GIVEN DATA:

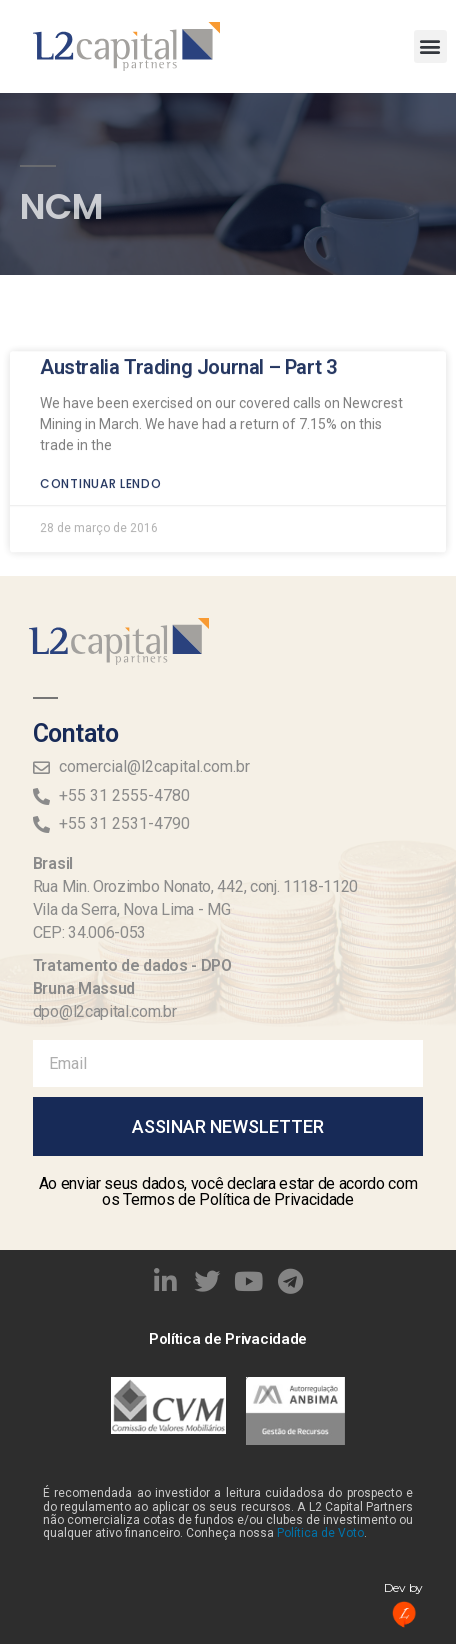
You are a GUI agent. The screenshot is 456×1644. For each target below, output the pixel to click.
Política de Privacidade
==
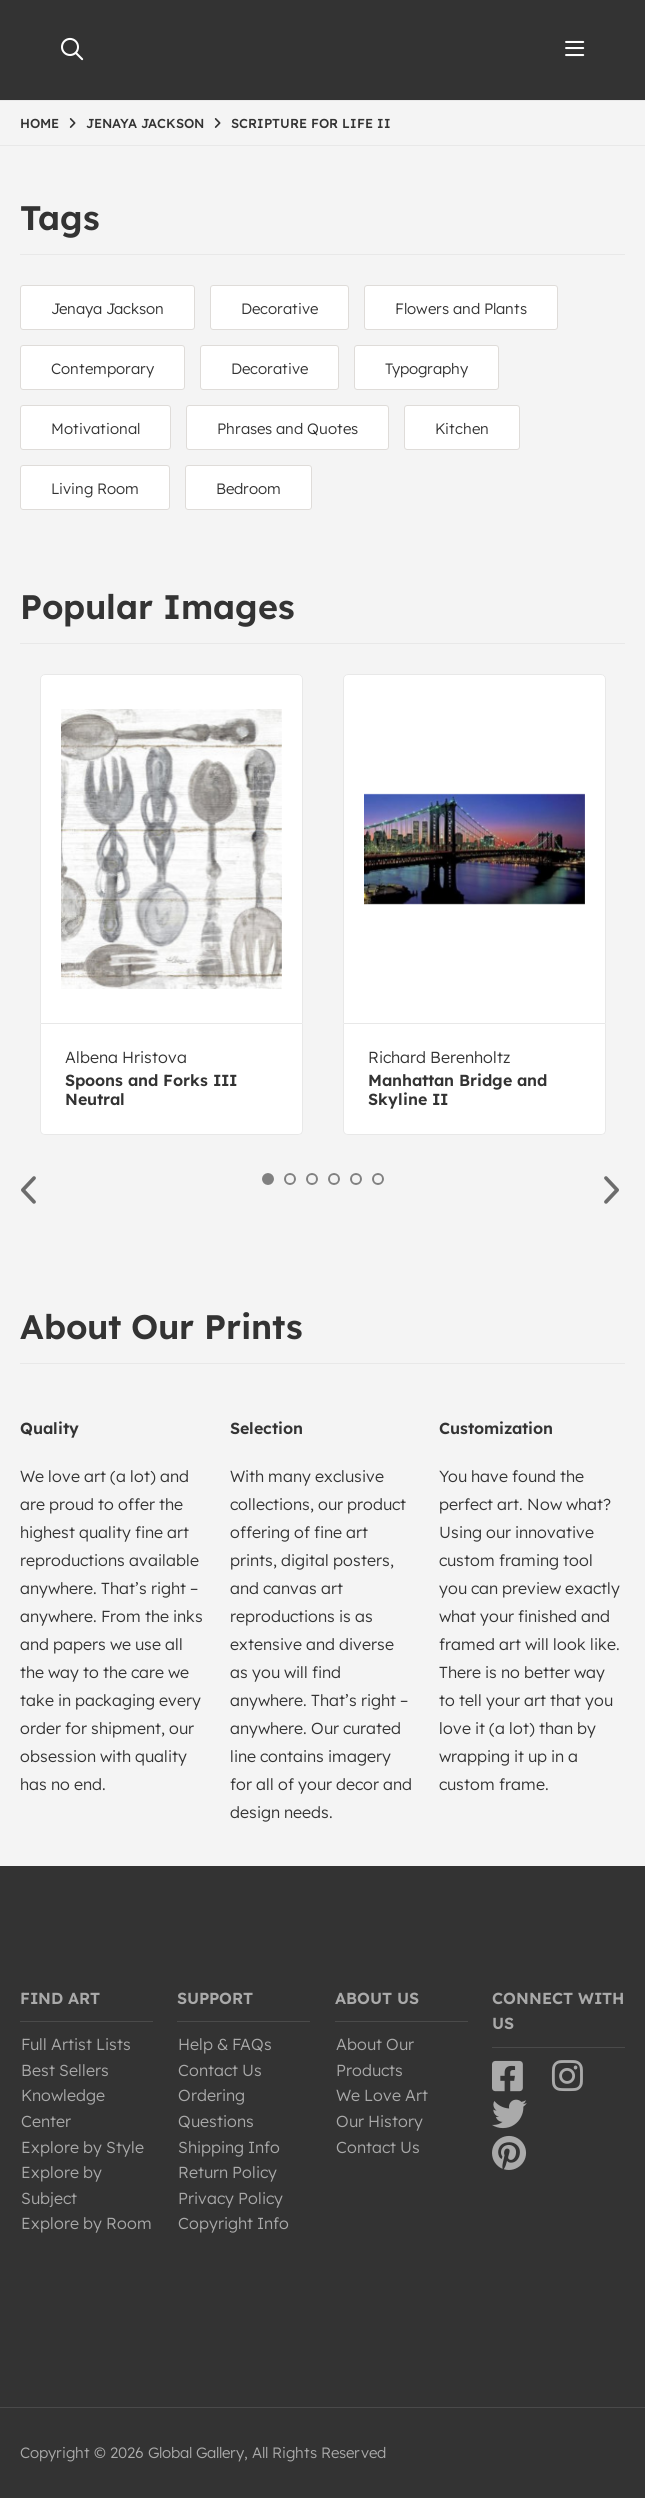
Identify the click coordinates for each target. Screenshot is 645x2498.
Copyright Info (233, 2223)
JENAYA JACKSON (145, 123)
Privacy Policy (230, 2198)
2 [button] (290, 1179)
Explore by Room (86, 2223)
...
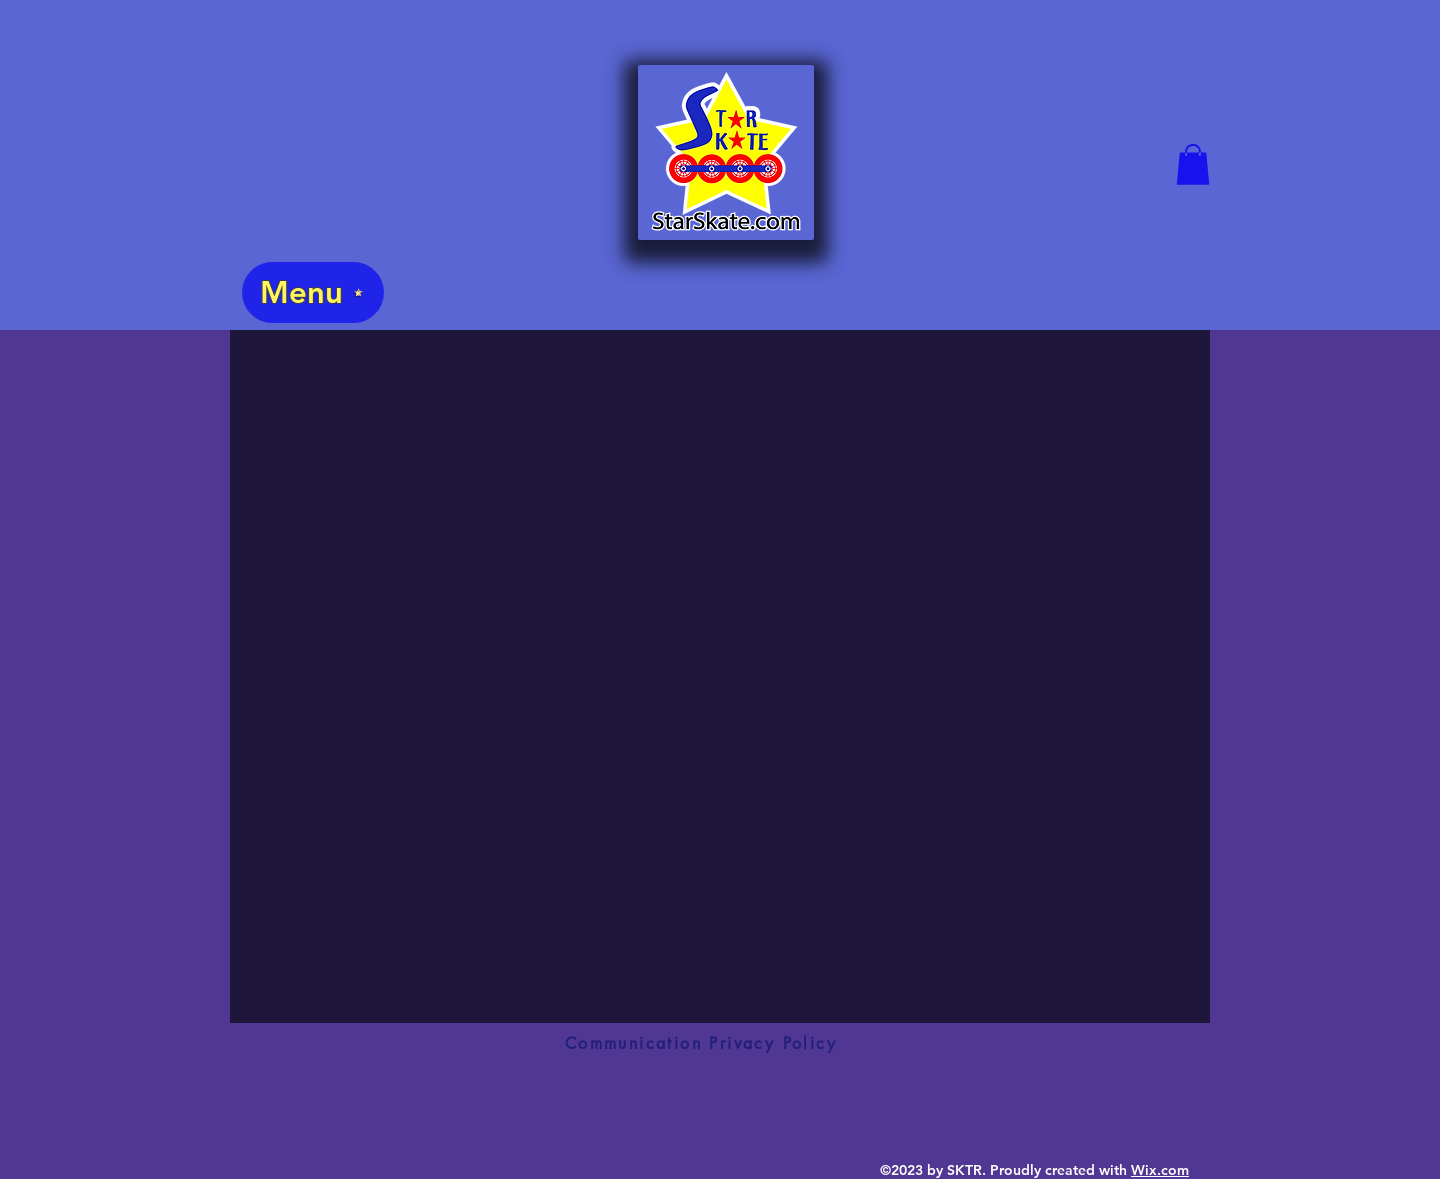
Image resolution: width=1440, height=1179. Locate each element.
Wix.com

WHAT THE TASK ASKS:
What is needed is every line of the records that contains the word "target".

WRITTEN SOLUTION:
You are a GUI agent. The screenshot is 456×1644. For each target below, output the pixel to click.
Identify the click coordinates for each target. Screenshot is 645x2498.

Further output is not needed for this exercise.